_REQUIRED ACTION_
Down to the final line, return the records unchanged.

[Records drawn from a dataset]
- - - - -
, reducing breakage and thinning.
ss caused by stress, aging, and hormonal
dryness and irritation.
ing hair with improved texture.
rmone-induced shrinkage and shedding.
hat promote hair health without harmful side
- - - - -
_RESPONSE_
, reducing breakage and thinning.
ss caused by stress, aging, and hormonal
dryness and irritation.
ing hair with improved texture.
rmone-induced shrinkage and shedding.
hat promote hair health without harmful side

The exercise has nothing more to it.